C'est bien la 1ère fois que je lis israel comme étant un vampire du Liban ...

Pour le reste c'est du déjà vu , lu et vomi .

Le Faucon Pèlerin

Vers 1978, je viens de Paris, on m'invite à un repas de poissons dans un restaurant au bord de Nahr-Ibrahim. J'ai remarqué que les serveurs jetaient les restes des repas directement dans le fleuve. Je dis à notre serveur : Les restes de notre table où vous les mettez ? Il me dit dans la fleuve, ils seront à la mer dans 10 minutes, là l'eau salée les éliminera.

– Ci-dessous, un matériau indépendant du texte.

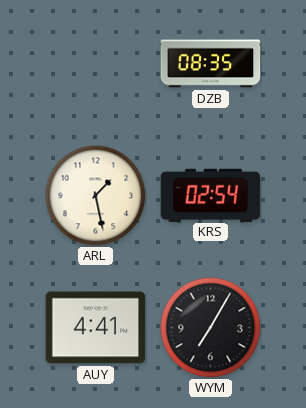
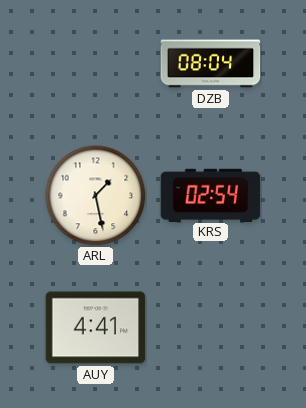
DZB: 08:35 -> 08:04
WYM: 7:05 -> none
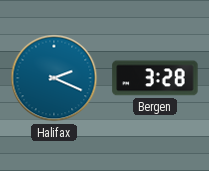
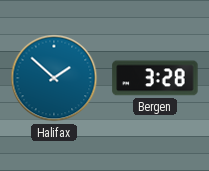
Halifax: 2:19 -> 1:52
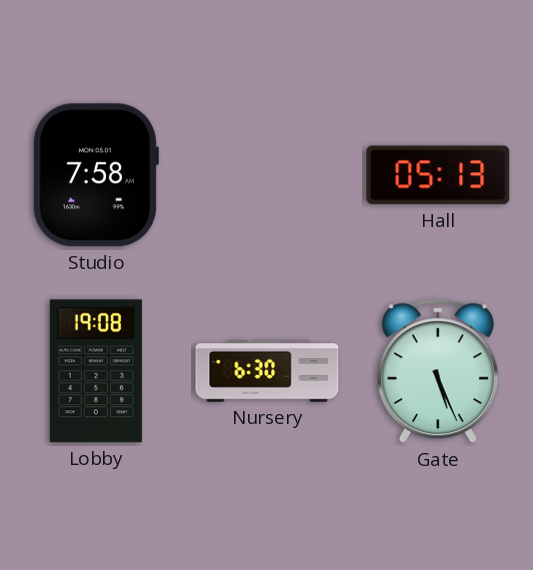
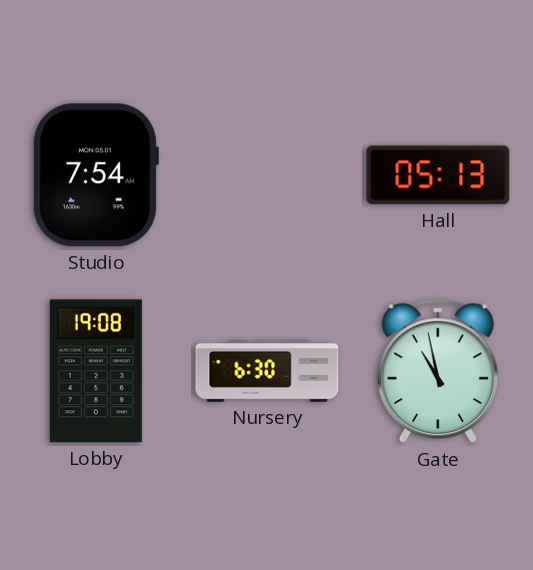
Studio: 7:58 -> 7:54
Gate: 5:26 -> 10:58
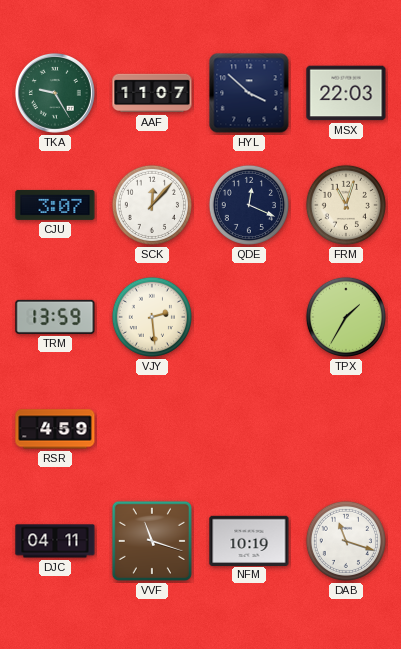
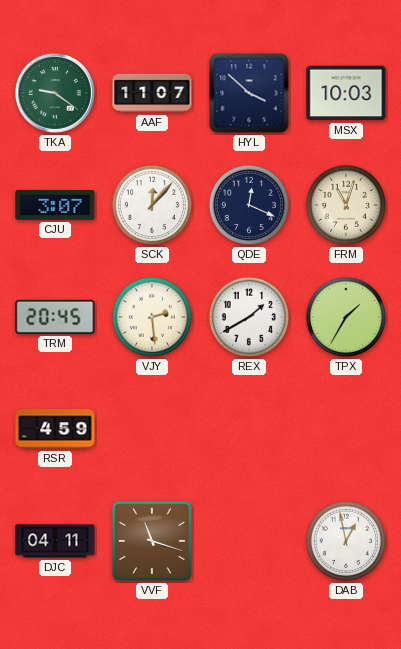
TKA: 9:25 -> 9:21
MSX: 22:03 -> 10:03
TRM: 13:59 -> 20:45
REX: none -> 1:40
NFM: 10:19 -> none
DAB: 11:18 -> 12:58
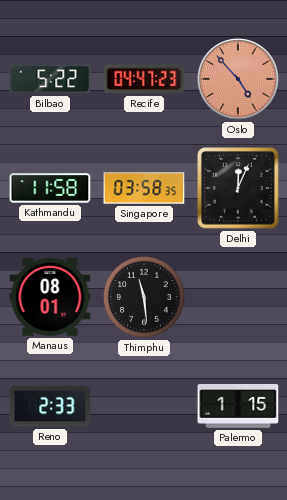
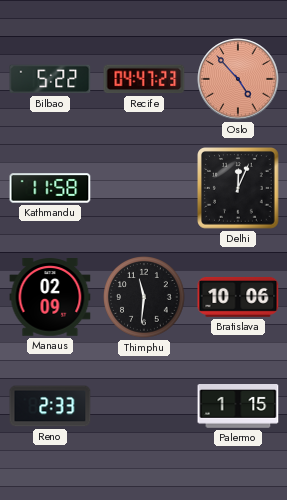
Singapore: 03:58 -> none
Manaus: 08:01 -> 02:09
Thimphu: 11:29 -> 11:31
Bratislava: none -> 10:06
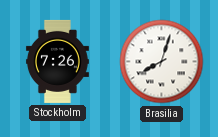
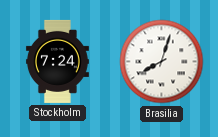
Stockholm: 7:26 -> 7:24
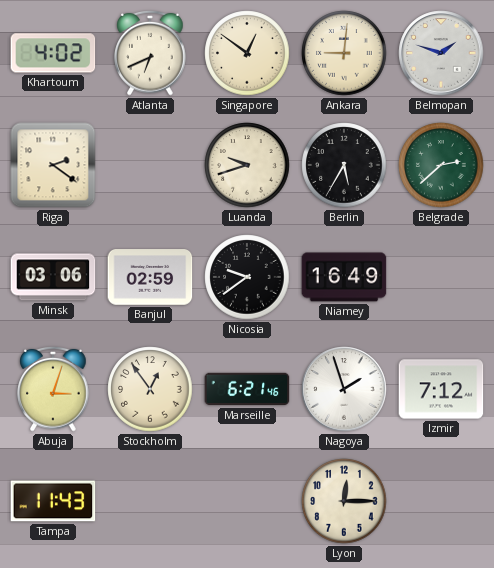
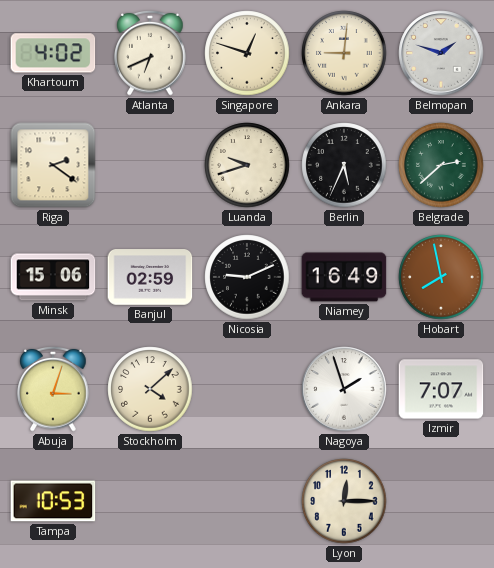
Singapore: 12:51 -> 12:48
Berlin: 5:35 -> 5:34
Minsk: 03:06 -> 15:06
Nicosia: 9:39 -> 9:11
Hobart: none -> 7:58
Stockholm: 12:54 -> 4:08
Marseille: 6:21 -> none
Izmir: 7:12 -> 7:07
Tampa: 11:43 -> 10:53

Je lui dis : Êtes-vous sûr de cela, qui vous l'a dit ? Il me répond presque énervé : Tous le monde fait ça !

Bery tus

Merci Mr pour cet article !!! C'est le libanais le pb à 80%

Mireille Braidy

....c'est que hélas ....au lieu de resppecter la loi c'est la plutôt l'incitation à la consommation! Il est vraiment désolant de réaliser que un peu partout au Liban ....la vie du non fumeur est rendue impossible! Allez essayez de faire une marche sur certains trottoirs de Beyrouth et c'est l'étranglement garanti!